- Opening Delimiter -
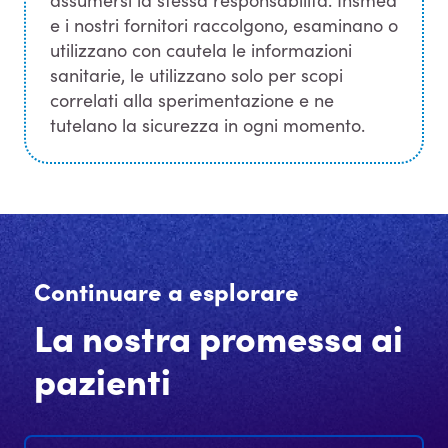
assumersi la stessa responsabilità. Insmed
e i nostri fornitori raccolgono, esaminano o
utilizzano con cautela le informazioni
sanitarie, le utilizzano solo per scopi
correlati alla sperimentazione e ne
tutelano la sicurezza in ogni momento.
Continuare a esplorare
La nostra promessa ai
pazienti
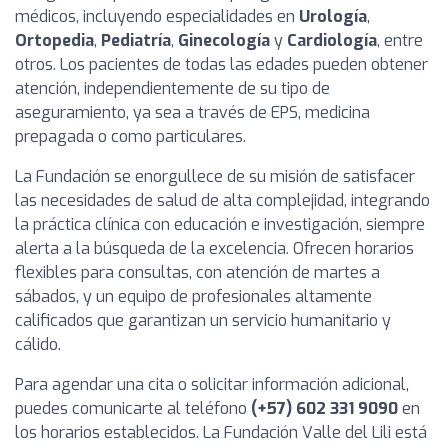
médicos, incluyendo especialidades en
Urología
,
Ortopedia
,
Pediatría
,
Ginecología
y
Cardiología
, entre
otros. Los pacientes de todas las edades pueden obtener
atención, independientemente de su tipo de
aseguramiento, ya sea a través de EPS, medicina
prepagada o como particulares.
La Fundación se enorgullece de su misión de satisfacer
las necesidades de salud de alta complejidad, integrando
la práctica clínica con educación e investigación, siempre
alerta a la búsqueda de la excelencia. Ofrecen horarios
flexibles para consultas, con atención de martes a
sábados, y un equipo de profesionales altamente
calificados que garantizan un servicio humanitario y
cálido.
Para agendar una cita o solicitar información adicional,
puedes comunicarte al teléfono
(+57) 602 331 9090
en
los horarios establecidos. La Fundación Valle del Lili está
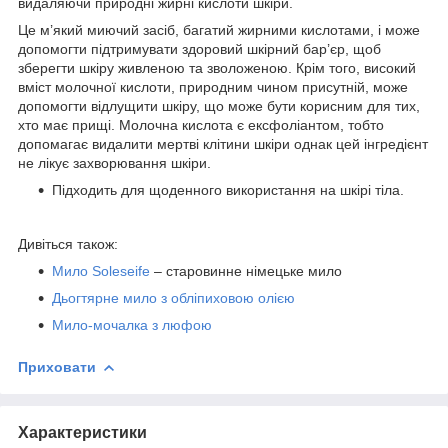
видаляючи природні жирні кислоти шкіри.
Це м’який миючий засіб, багатий жирними кислотами, і може
допомогти підтримувати здоровий шкірний бар’єр, щоб
зберегти шкіру живленою та зволоженою. Крім того, високий
вміст молочної кислоти, природним чином присутній, може
допомогти відлущити шкіру, що може бути корисним для тих,
хто має прищі. Молочна кислота є ексфоліантом, тобто
допомагає видалити мертві клітини шкіри однак цей інгредієнт
не лікує захворювання шкіри.
Підходить для щоденного використання на шкірі тіла.
Дивіться також:
Мило Soleseife
– старовинне німецьке мило
Дьогтярне мило з обліпиховою олією
Мило-мочалка з люфою
Приховати
Характеристики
- Closing Delimiter -
WHAT YOU NEED TO DO:
After removing the pictures, transcribe the listing above exactly.

WRITTEN ANSWER:
assumersi la stessa responsabilità. Insmed
e i nostri fornitori raccolgono, esaminano o
utilizzano con cautela le informazioni
sanitarie, le utilizzano solo per scopi
correlati alla sperimentazione e ne
tutelano la sicurezza in ogni momento.
Continuare a esplorare
La nostra promessa ai
pazienti
médicos, incluyendo especialidades en
Urología
,
Ortopedia
,
Pediatría
,
Ginecología
y
Cardiología
, entre
otros. Los pacientes de todas las edades pueden obtener
atención, independientemente de su tipo de
aseguramiento, ya sea a través de EPS, medicina
prepagada o como particulares.
La Fundación se enorgullece de su misión de satisfacer
las necesidades de salud de alta complejidad, integrando
la práctica clínica con educación e investigación, siempre
alerta a la búsqueda de la excelencia. Ofrecen horarios
flexibles para consultas, con atención de martes a
sábados, y un equipo de profesionales altamente
calificados que garantizan un servicio humanitario y
cálido.
Para agendar una cita o solicitar información adicional,
puedes comunicarte al teléfono
(+57) 602 331 9090
en
los horarios establecidos. La Fundación Valle del Lili está
видаляючи природні жирні кислоти шкіри.
Це м’який миючий засіб, багатий жирними кислотами, і може
допомогти підтримувати здоровий шкірний бар’єр, щоб
зберегти шкіру живленою та зволоженою. Крім того, високий
вміст молочної кислоти, природним чином присутній, може
допомогти відлущити шкіру, що може бути корисним для тих,
хто має прищі. Молочна кислота є ексфоліантом, тобто
допомагає видалити мертві клітини шкіри однак цей інгредієнт
не лікує захворювання шкіри.
Підходить для щоденного використання на шкірі тіла.
Дивіться також:
Мило Soleseife
– старовинне німецьке мило
Дьогтярне мило з обліпиховою олією
Мило-мочалка з люфою
Приховати
Характеристики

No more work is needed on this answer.